At big tech companies, it’s common to see people give up on bugs after trying a few random things that didn’t work. In one extreme example, someone I know at a mid-10-figure tech company said that it never makes sense to debug a bug that takes more than a couple hours to debug because engineer time is too valuable to waste on bugs that take longer than that to debug, an attitude this person picked up from the first team they worked on. Someone who picks up that kind of attitude about debugging is unlikely to become a good debugger until they change their attitude, and many people, including this person, carry the attitudes and habits they pick up at their first job around for quite a long time3.
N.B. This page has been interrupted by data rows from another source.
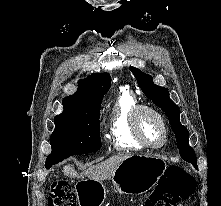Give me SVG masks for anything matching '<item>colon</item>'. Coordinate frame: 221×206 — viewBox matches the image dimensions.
<instances>
[{
	"mask_svg": "<svg viewBox=\"0 0 221 206\" xmlns=\"http://www.w3.org/2000/svg\"><path fill=\"white\" fill-rule=\"evenodd\" d=\"M165 178L142 206H175L195 191L193 176L180 167H169ZM48 206H77L75 192L68 181L58 180L51 185Z\"/></svg>",
	"mask_w": 221,
	"mask_h": 206,
	"instance_id": "colon-1",
	"label": "colon"
}]
</instances>
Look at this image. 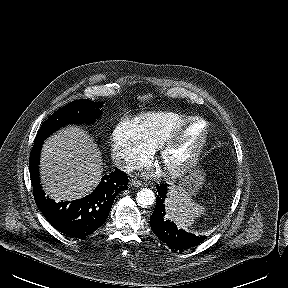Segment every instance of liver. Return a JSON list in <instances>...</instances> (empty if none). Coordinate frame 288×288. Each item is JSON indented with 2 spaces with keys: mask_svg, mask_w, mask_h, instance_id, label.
Masks as SVG:
<instances>
[{
  "mask_svg": "<svg viewBox=\"0 0 288 288\" xmlns=\"http://www.w3.org/2000/svg\"><path fill=\"white\" fill-rule=\"evenodd\" d=\"M101 152L92 138L74 126L59 130L42 148L43 189L55 201H71L89 194L100 182Z\"/></svg>",
  "mask_w": 288,
  "mask_h": 288,
  "instance_id": "liver-1",
  "label": "liver"
}]
</instances>
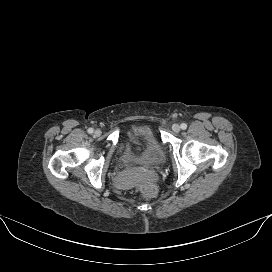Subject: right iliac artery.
Here are the masks:
<instances>
[{"instance_id": "1", "label": "right iliac artery", "mask_w": 272, "mask_h": 272, "mask_svg": "<svg viewBox=\"0 0 272 272\" xmlns=\"http://www.w3.org/2000/svg\"><path fill=\"white\" fill-rule=\"evenodd\" d=\"M93 131H94L93 128H89V129H88V133H89V134H92Z\"/></svg>"}]
</instances>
By tech standards, Centaur is an extreme example in the other direction. If you’re designing a CPU, it’s not considered ok to walk away from a bug that you don’t understand. Even if the symptom of the bug isn’t serious, it’s possible that the underlying cause is actually serious and you won’t observe the more serious symptom until you’ve shipped a chip, so you have to go after even seemingly trivial bugs. Also, it’s pretty common for there to be no good or even deterministic reproduction of a bug. The repro is often something like “run these programs with these settings on the system and then the system will hang and/or corrupt data after some number of hours or days”. When debugging a bug like that, there will be numerous wrong turns and dead ends, some of which can eat up weeks or months. As a new employee watching people work on those kinds of bugs, what I observed was that people would come in day after day and track down bugs like that, not getting frustrated and not giving up. When that’s the culture and everyone around you has that attitude, it’s natural to pick up the same attitude. Also, a lot of practical debugging skill is applying tactical skills picked up from having debugged a lot of problems, which naturally falls out of spending a decent amount of time debugging problems with a positive attitude, especially with exposure to hard debugging problems.
Of course, most bugs at tech companies don’t warrant months of work, but there’s a big difference between intentionally leaving some bugs undebugged because some bugs aren’t worth fixing and having poor debugging skills from never having ever debugged a serious bug and then not being able to debug any bug that isn’t completely trivial.
Cultural attitudes can drive a lot more than individual skills like debugging. Centaur had, per capita, by far the lowest serious production bug rate of any company I’ve worked for, at well under one per year with ~100 engineers. By comparison, I’ve never worked on a team 1/10th that size that didn’t have at least 10x the rate of serious production issues. Like most startups, Centaur was very light on process and it was also much lighter on incentives than the big tech companies I’ve worked for.
One component of this was that there was a culture of owning problems, regardless of what team you were on. If you saw a problem, you’d fix it, or, if there was a very obvious owner, you’d tell them about the problem and they’d fix it. There weren’t roadmaps, standups, kanban, or anything else to get people to work on important problems. People did it without needed to be reminded or prompted.